In condizioni simili si dovrebbe interrogare in maniera estesa il malcapitato, no? No, era troppo facile. Ne traggono solo l’idea che qualcuno –non si sa chi – ha ammazzato tutti. Poi, il numero da circo: la colonia aveva captato poco prima della strage una trasmissione da un altro gruppo e costoro sarebbero riusciti a riattivare una delle torri climatiche, invertendone il funzionamento (!) e ottenendo una zona attorno dal clima mite (!!), dove splende il Sole (!!!). Il permafrost (!!!!) si sarebbe sciolto e vorrebbero seminare ma non hanno il necessario. Da una sequenza iniziale sappiamo che la colonia di Fishburne ha semi in quantità. Sono trenta secondi di delirio, non c’è altro da dire. La colonia disgraziata aveva inviato una spedizione alla ricerca di questo gruppo, grazie a un parziale set di coordinate. Al posto dei propri compagni era arrivato qualcun altro, presumibilmente usando le tracce lasciate dalla spedizione (e la neve che cade perenne? Mah!). Per farla breve, c’è un gruppo di cannibali in giro. Con tanto di leader cattivissimo con i denti limati (Dru Viergever, dove abbia appreso un uso fondamentalmente africano non è dato saperlo). C’è un primo scontro nella colonia condannata, la vittima predestinata ci lascia le penne e si conclude con un momento di bellica assurdità: la ciminiera che esplode in maniera graficissima dopo che era stato lanciata al suo interno una modesta quantità di dinamite; invece di esplodere alla base esplode a livello terra, decine di metri più su.

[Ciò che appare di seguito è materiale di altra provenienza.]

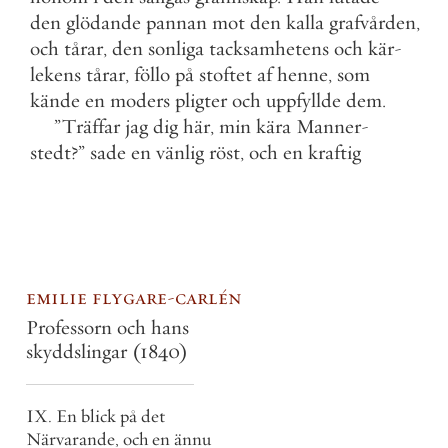
den
glödande
pannan
mot
den
kalla
grafvården
,
och
tårar
,
den
sonliga
tacksamhetens
och
kär
-
lekens
tårar
,
föllo
på
stoftet
af
henne
,
som
kände
en
moders
pligter
och
uppfyllde
dem
.
”
Träffar
jag
dig
här
,
min
kära
Manner
-
stedt
?
”
sade
en
vänlig
röst
,
och
en
kraftig
emilie flygare-carlén
Professorn och hans
skyddslingar
(1840)
IX. En blick på det
Närvarande, och en ännu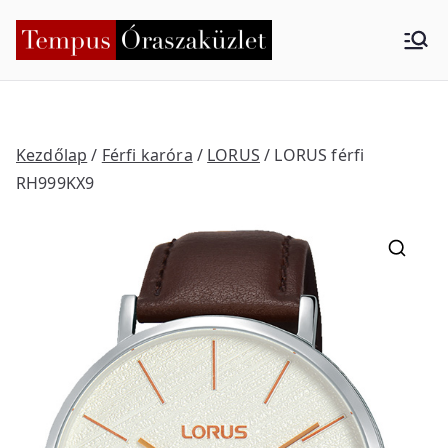
Skip
to
Tempus
Nyíregyháza
content
Órasza
küzlet
Kezdőlap
/
Férfi karóra
/
LORUS
/ LORUS férfi
RH999KX9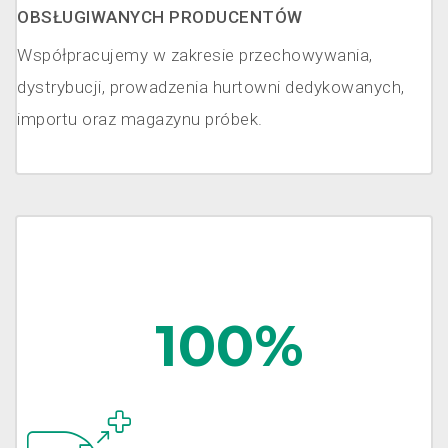
OBSŁUGIWANYCH PRODUCENTÓW
Współpracujemy w zakresie przechowywania,
dystrybucji, prowadzenia hurtowni dedykowanych,
importu oraz magazynu próbek.
100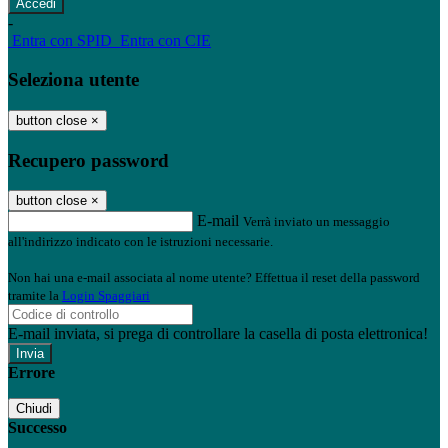
-
Entra con SPID
Entra con CIE
Seleziona utente
button close
×
Recupero password
button close
×
E-mail
Verrà inviato un messaggio
all'indirizzo indicato con le istruzioni necessarie.
Non hai una e-mail associata al nome utente? Effettua il reset della password
tramite la
Login Spaggiari
E-mail inviata, si prega di controllare la casella di posta elettronica!
Errore
Chiudi
Successo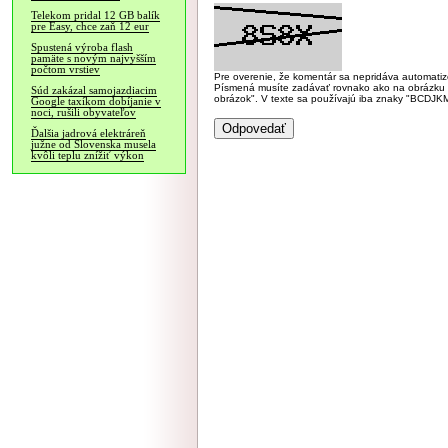
Telekom pridal 12 GB balík
pre Easy, chce zaň 12 eur
Spustená výroba flash
pamäte s novým najvyšším
počtom vrstiev
Pre overenie, že komentár sa nepridáva automatizov
Písmená musíte zadávať rovnako ako na obrázku veľk
Súd zakázal samojazdiacim
obrázok". V texte sa používajú iba znaky "BC
Google taxíkom dobíjanie v
noci, rušili obyvateľov
Ďalšia jadrová elektráreň
južne od Slovenska musela
kvôli teplu znížiť výkon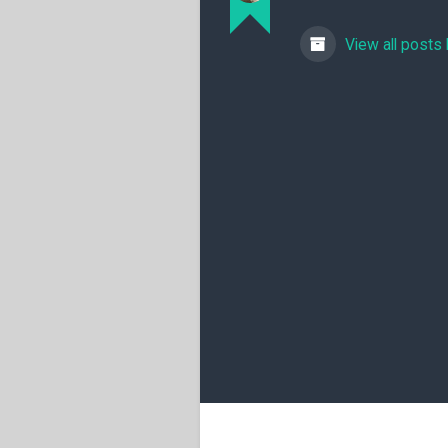
View all posts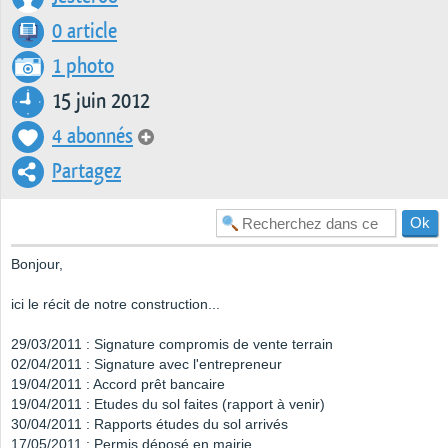
0 article
1 photo
15 juin 2012
4 abonnés
Partagez
Bonjour,
ici le récit de notre construction...
29/03/2011 : Signature compromis de vente terrain
02/04/2011 : Signature avec l'entrepreneur
19/04/2011 : Accord prêt bancaire
19/04/2011 : Etudes du sol faites (rapport à venir)
30/04/2011 : Rapports études du sol arrivés
17/05/2011 : Permis déposé en mairie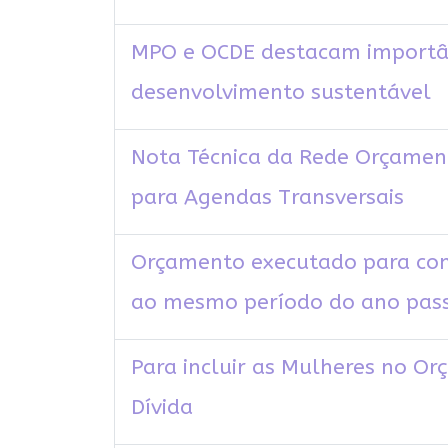
MPO e OCDE destacam importân
desenvolvimento sustentável
Nota Técnica da Rede Orçamen
para Agendas Transversais
Orçamento executado para cons
ao mesmo período do ano pas
Para incluir as Mulheres no Or
Dívida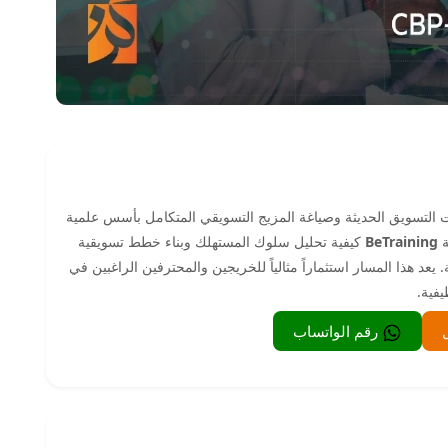
ت التسويق الحديثة وصياغة المزيج التسويقي المتكامل بأسس علمية
ة
BeTraining
كيفية تحليل سلوك المستهلك وبناء خطط تسويقية
يعد هذا المسار استثماراً مثالياً للخريجين والمحترفين الراغبين في
فية.
رقم الواتساب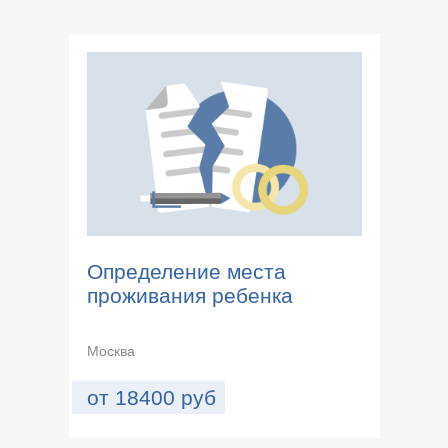
Определение места
проживания ребенка
Москва
от
18400
руб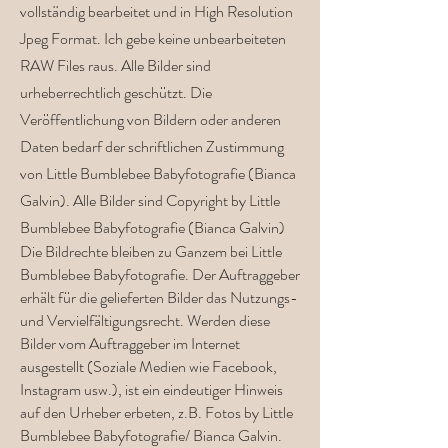
vollständig bearbeitet und in High Resolution
Jpeg Format. Ich gebe keine unbearbeiteten
RAW Files raus. Alle Bilder sind
urheberrechtlich geschützt. Die
Veröffentlichung von Bildern oder anderen
Daten bedarf der schriftlichen Zustimmung
von Little Bumblebee Babyfotografie (Bianca
Galvin). Alle Bilder sind Copyright by Little
Bumblebee Babyfotografie (Bianca Galvin)
Die Bildrechte bleiben zu Ganzem bei Little
Bumblebee Babyfotografie. Der Auftraggeber
erhält für die gelieferten Bilder das Nutzungs-
und Vervielfältigungsrecht. Werden diese
Bilder vom Auftraggeber im
Internet
ausgestellt (Soziale Medien wie Facebook,
Instagram usw.), ist ein eindeutiger Hinweis
auf den Urheber erbeten, z.B. Fotos by Little
Bumblebee Babyfotografie/ Bianca Galvin.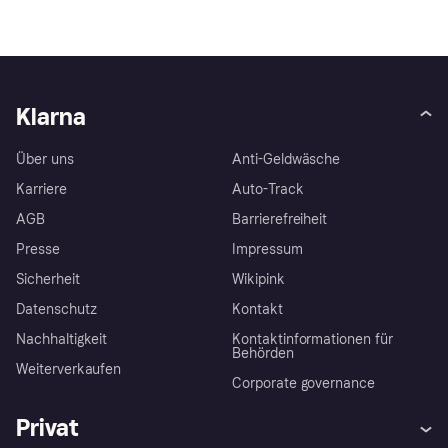
Klarna
Über uns
Anti-Geldwäsche
Karriere
Auto-Track
AGB
Barrierefreiheit
Presse
Impressum
Sicherheit
Wikipink
Datenschutz
Kontakt
Nachhaltigkeit
Kontaktinformationen für
Behörden
Weiterverkaufen
Corporate governance
Privat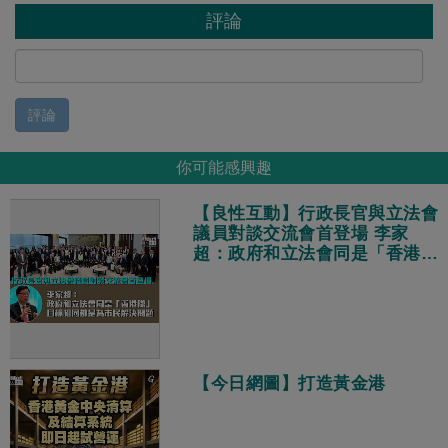
評論
評論
你可能感興趣
【良性互動】行政長官與立法會
議員對談交流會首登場 李家
超：政府和立法會同是「香港
隊」、目標相同都是為市民解決
問題
【今日網圖】打造黃金港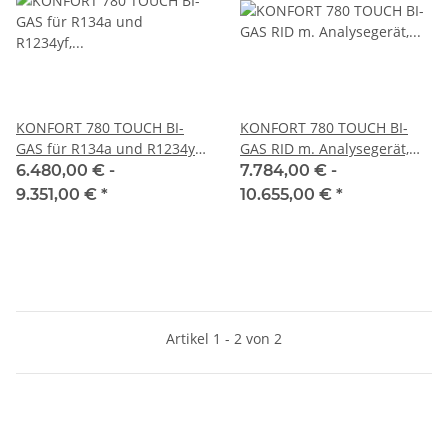
KONFORT 780 TOUCH BI-
KONFORT 780 TOUCH BI-
GAS für R134a und R1234yf,
GAS RID m. Analysegerät,
Klimaservicegerät, TEXA
für R134a und R1234yf,
6.480,00 € -
7.784,00 € -
Klimaservicegerät, TEXA
9.351,00 €
*
10.655,00 €
*
Artikel 1 - 2 von 2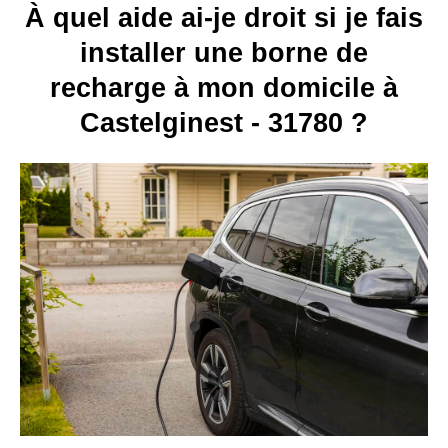
À quel aide ai-je droit si je fais
installer une borne de
recharge à mon domicile à
Castelginest - 31780 ?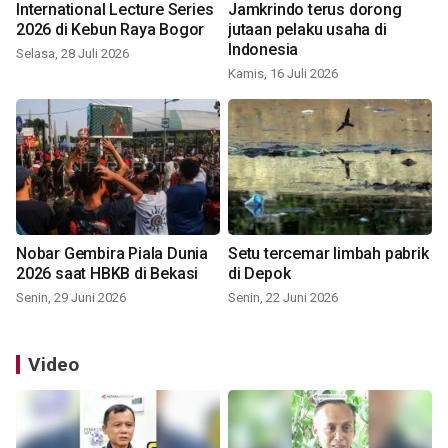
International Lecture Series
Jamkrindo terus dorong
2026 di Kebun Raya Bogor
jutaan pelaku usaha di
Indonesia
Selasa, 28 Juli 2026
Kamis, 16 Juli 2026
Nobar Gembira Piala Dunia
Setu tercemar limbah pabrik
2026 saat HBKB di Bekasi
di Depok
Senin, 29 Juni 2026
Senin, 22 Juni 2026
Video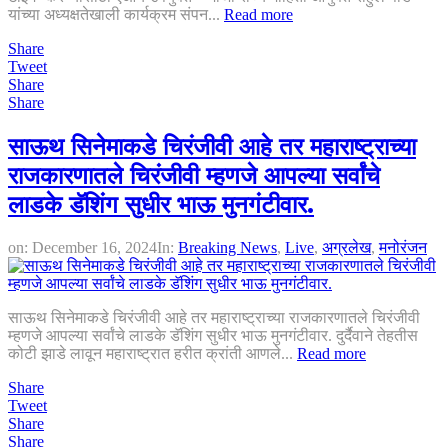
यांच्या अध्यक्षतेखाली कार्यक्रम संपन...
Read more
Share
Tweet
Share
Share
साऊथ सिनेमाकडे चिरंजीवी आहे तर महाराष्ट्राच्या
राजकारणातले चिरंजीवी म्हणजे आपल्या सर्वांचे
लाडके डॅशिंग सुधीर भाऊ मुनगंटीवार.
on:
December 16, 2024
In:
Breaking News
,
Live
,
अग्रलेख
,
मनोरंजन
साऊथ सिनेमाकडे चिरंजीवी आहे तर महाराष्ट्राच्या राजकारणातले चिरंजीवी
म्हणजे आपल्या सर्वांचे लाडके डॅशिंग सुधीर भाऊ मुनगंटीवार. दुर्दैवाने तेहतीस
कोटी झाडे लावून महाराष्ट्रात हरीत क्रांती आणले...
Read more
Share
Tweet
Share
Share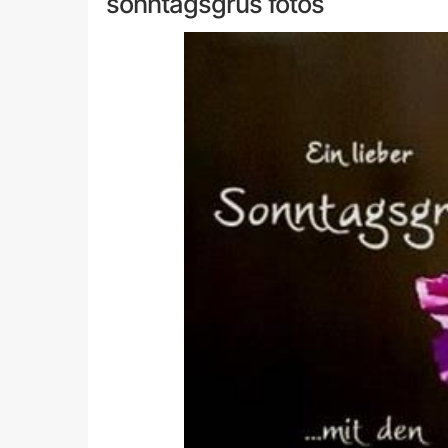
sonntagsgrus fotos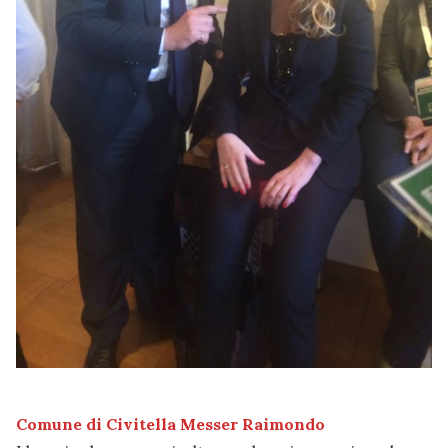
Comune di Civitella Messer Raimondo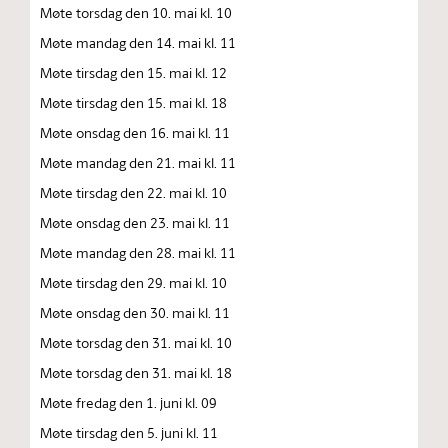
Møte torsdag den 10. mai kl. 10
Møte mandag den 14. mai kl. 11
Møte tirsdag den 15. mai kl. 12
Møte tirsdag den 15. mai kl. 18
Møte onsdag den 16. mai kl. 11
Møte mandag den 21. mai kl. 11
Møte tirsdag den 22. mai kl. 10
Møte onsdag den 23. mai kl. 11
Møte mandag den 28. mai kl. 11
Møte tirsdag den 29. mai kl. 10
Møte onsdag den 30. mai kl. 11
Møte torsdag den 31. mai kl. 10
Møte torsdag den 31. mai kl. 18
Møte fredag den 1. juni kl. 09
Møte tirsdag den 5. juni kl. 11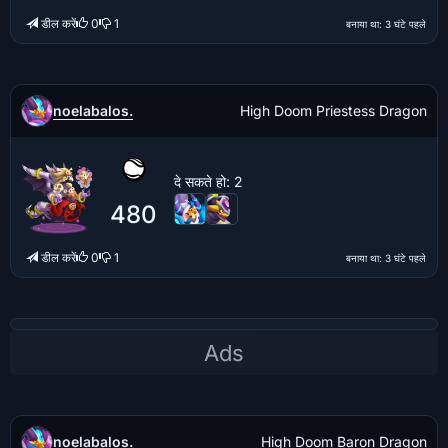
डील करें
0
1
बनाया था
: 3 घंटे पहले
noelabalos.
High Doom Priestess Dragon
दे सकते हो
: 2
480
डील करें
0
1
बनाया था
: 3 घंटे पहले
noelabalos.
High Doom Baron Dragon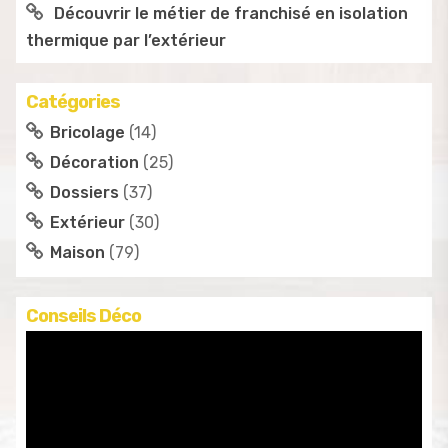
Découvrir le métier de franchisé en isolation
thermique par l’extérieur
Catégories
Bricolage
(14)
Décoration
(25)
Dossiers
(37)
Extérieur
(30)
Maison
(79)
Conseils Déco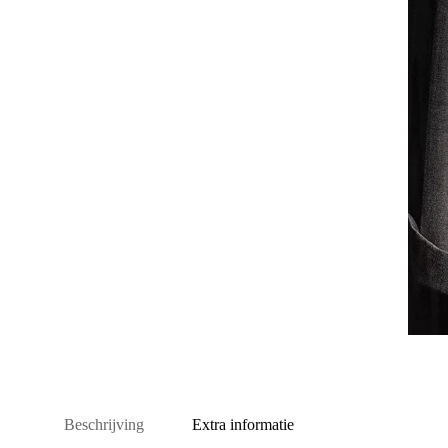
Beschrijving
Extra informatie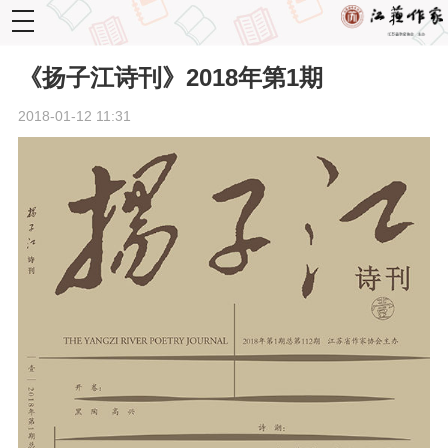
toggle
navigation
《扬子江诗刊》2018年第1期
2018-01-12 11:31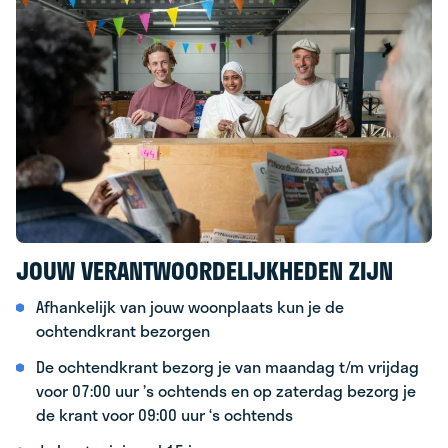
JOUW VERANTWOORDELIJKHEDEN ZIJN
Afhankelijk van jouw woonplaats kun je de
ochtendkrant bezorgen
De ochtendkrant bezorg je van maandag t/m vrijdag
voor 07:00 uur ’s ochtends en op zaterdag bezorg je
de krant voor 09:00 uur ‘s ochtends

Ovviamente i cannibali inseguono i superstiti e qui ritroviamo il ponte, dove il leader si sacrifica per fermarne l’avanzata (sì, è un altro cliché). L’unico sopravvissuto della missione riesce a tornare alla colonia dove in loro assenza c’è stato un cambio di leadership, tutta in ottica solo-i-forti-dominano (yes, un cliché). Guarda un po’, arrivano i cannibali e finisce malissimo. Per fortuna siamo quasi alla fine ma non mancano gli ultimi momenti in cui salutiamo qualsiasi residuo di dignità rimasta a questo film; c’è la lotta tra il maverick e leader cannibale, tanto esagerata da essere comica, per concludere con un ultimo classico: i pochi superstiti della colonia che seguono con i semi (ricordate?) il nuovo leader verso la terra promessa.
Mentre riflettete su perché avete sprecato due ore con questo film vi rendete conto di un momento di sollievo: i cliché sono andati via, lasciandovi finalmente in pace.